By Larry Greenemeier & Sharon Gaudin
Jun 2, 2007
Cyberwarfare: What will it look like, how will we defend against it?
Those questions have taken on new urgency, as the possibility becomes
more real. Recently, the Baltic nation of Estonia suffered several weeks
of distributed denial-of-service attacks against both government and
private-sector Web sites. And late last month, a report from the
Department of Defense said the People's Liberation Army of China is
building up its cyberwarfare capabilities, even creating malware that
could be used against enemy computer systems in first-strike attacks.
To date, there have been no proven, documented cases of one nation
attacking another via cyberspace. Yet cyberwarfare is a chilling
prospect that's treated among most nations with much the same reverence
as Cold War players treated the idea of nuclear winter, mainly because
of the potential large-scale economic disruption that would follow, says
Howard Schmidt, a former White House cybersecurity adviser and former
chief security officer at eBay and Microsoft. This would include
shortages of supplies that could affect both citizens and the military,
The cyberattacks against Estonia primarily targeted the government,
banking, media, and police sites, and they "affected the functioning of
the rest of the network infrastructure in Estonia," the European Network
and Information Security Agency, or ENISA, reported on its Web site. As
a result, targeted sites were inaccessible outside of Estonia for
extended periods in order to ride out the attacks and to try and
maintain services within the country.
Distributed denial-of-service attacks are particularly difficult to
prevent and require a lot of coordination to contain the damage when
multiple sites are hit. In order to weather the 128 strikes launched
against its cyberinfrastructure, Estonia sought help from not only its
Computer Emergency Readiness Team, established late last year, but also
the Trans-European Research and Education Networking Association and
Computer Emergency Readiness Teams in other countries, including Finland
and Germany, according to ENISA.
LET'S GET ALONG
A major hurdle that nations face in defending their critical
infrastructures is working with the entities that control
telecommunications networks, electrical grids, and transportation
systems. This is a significant issue in the United States, given that
the private sector owns more than 85% of the critical infrastructure.

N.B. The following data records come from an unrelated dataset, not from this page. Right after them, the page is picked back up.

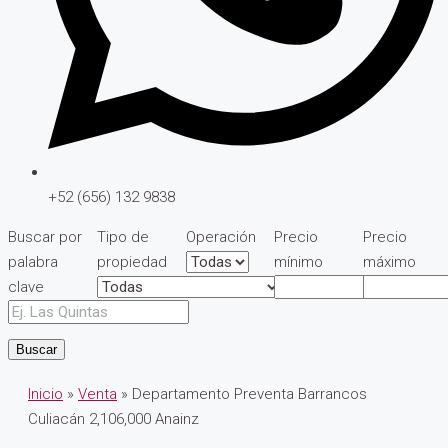
+52 (656) 132 9838
Buscar por
Tipo de
Operación
Precio
Precio
palabra
propiedad
mínimo
máximo
clave
Buscar
Inicio
»
Venta
» Departamento Preventa Barrancos
Culiacán 2,106,000 Anainz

Communication and cooperation between government officials and
private-sector critical infrastructure owners is essential because the
military is more knowledgeable and better prepared to respond to a
cyberattack. "When it comes to information warfare, corporations in
general are no match for a trained intelligence officer," says David
Drab, a 27-year veteran of the FBI who retired in 2002 and is now
principal for information content security with Xerox Global Services.
These officers have an objective, they have resources, and often they
have the element of surprise on their side, he says. Businesses are
ill-prepared to handle these types of attacks.
The Defense Department's annual report to Congress on China's military
strategy says China is building up "tactics and measures" to protect
friendly computer systems and networks. "The People's Liberation Army is
pursuing comprehensive transformation from a mass army designed for
protracted wars of attrition on its territory to one capable of fighting
and winning short-duration, high-intensity conflicts against high-tech
adversaries," according to the report. China refers to that as "local
wars under conditions of informatization," the report says.
But China isn't just developing a defensive cyberwarfare plan. The
People's Liberation Army sees exploiting computer network operations as
critical to achieving "electromagnetic dominance" early in a conflict,
says the report. And China is focused on being able to disrupt
battlefield information systems.
Still, Schmidt says, there are ways to mitigate the prospect of
cyberwarfare. One is for nations to work with their critical
infrastructure owners to bolster security preparedness. This includes
ensuring that software patches are up to date and that access-control
systems--biometric or otherwise--are in place to protect IT
infrastructures from intruders and malicious insiders. Schmidt's other
proposal is less technical and more diplomatic: "Create treaties among
countries that agree to not do this to each other."